Sunday, January 18, 2015

The Questionable Assumptions of Anne Tolley about Beneficiaries

Oh dear. Is there any Ministerial portfolio that Anne Tolley *can't* embarrass herself in.

I've just listened to the interview she did Friday with Duncan Garner, and good grief.

Here's how Tolley attempts to explain unemployment in her electorate:

"Up the East Coast it can be a pretty good lifestyle ... at times it looks pretty good. Especially at this time of the year - a little bit of Dole, and they have a cash crop, and good kaimoana. It's a pretty good lifestyle. So it's a pretty tall ask sometimes to convince people like that that they should be working 5 days a week and earning their money when they haven't had to and they haven't seen anyone in their family have to do that."

Hark; is that a racist dog-whistle I hear yonder...?

Let's be honest. When Tolley talks about kaimoana-gathering, dope-growing, intergenerationally-unemployed beneficiaries on the East Coast, the "people like that" she's referring to are Maori. Or, rather, what she *thinks* of Maori. (In my experience, the invocation of stereotypes almost invariably indicates *far* more about nature of the the stereotyper than the group being stereotyped)

And while it's true that Maori have been disproportionately done over by three decades of neoliberal economic malaise (as of 2013, 80.3% of beneficiaries in Gisbourne and 56.8% in the wider Hawke's Bay were Maori, for instance); the fact that the Minister can't proffer a better explanation for this than 'they've picked up a cool-looking lifestyle their parents showed them' betrays the trademark and woeful lack of vision, empathy and understanding of the issues that we've sadly come to expect from Tolley.

To her credit (and my frank surprise), she rejected Garner's goading use of the term "Bludgers", and explicitly acknowledged that the vast majority of Kiwis drawing an unemployment benefit *do* in fact use the welfare system as intended to support themselves through tough times rather than a means to fund an "alternative" lifestyle.

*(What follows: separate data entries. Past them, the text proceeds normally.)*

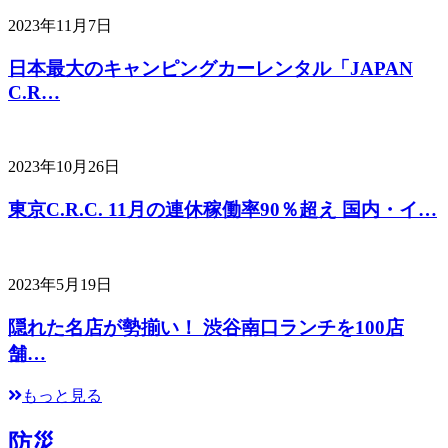
2023年11月7日
日本最大のキャンピングカーレンタル「JAPAN
C.R…
2023年10月26日
東京C.R.C. 11月の連休稼働率90％超え 国内・イ…
2023年5月19日
隠れた名店が勢揃い！ 渋谷南口ランチを100店
舗…
もっと見る
防災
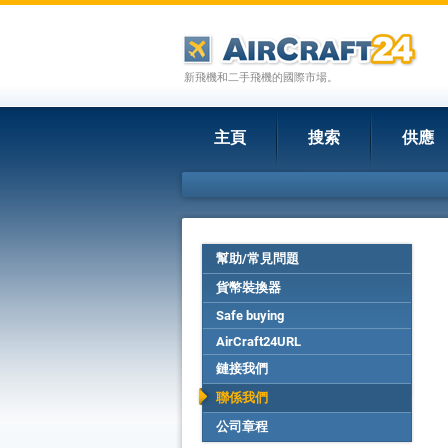
新飛機和二手飛機的國際市場。
主頁
搜索
供應
幫助/常見問題
貨幣裝換器
Safe buying
AirCraft24URL
鏈接我們
聯係我們
公司章程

But the implicit message in the rest of Tolley's words seems all too clear. National will trumpet till the dairy-farm ownership comes home *any* reduction in beneficiary numbers as evidence they're capable of doing something about unemployment (even if the *actual* reduction in the number of "work ready" Jobseeker beneficiaries from this time last year is only 2,217 - while more than half the remaining negative 10,000 is attributable to the litany of potentially non-employment related reasons why one might stop receiving a Sole Parent Support benefit). But when pushed to explain *why*, if they're so good at job-creation, there's still more than 300,000 Kiwis reliant on welfare for their daily bread ... all they have to offer is "it's not our fault the stats include lazy Maori and the disabled/long-term impaired. Ignore them. They don't matter. Everything's peachy on Planet Key!"

I'll save for a future post a more in-depth commentary and analysis on why it might be that some beneficiaries may feel they have to resort to the proceeds of crime or relying on nature's bounty rather than the state in order to feed their families. In the mean-time, if you're one of the nearly 70,000 "work-ready" Kiwis still on an unemployment benefit who're having difficulty finding gainful employment ... Marie AnTollynet has this suggestion for you: "Let Them Pick Kiwifruit."

Great she had a such a "fabulous" holiday.

[My thanks to Simon Noonan & Andrew Paul Wood for their assistance with this piece]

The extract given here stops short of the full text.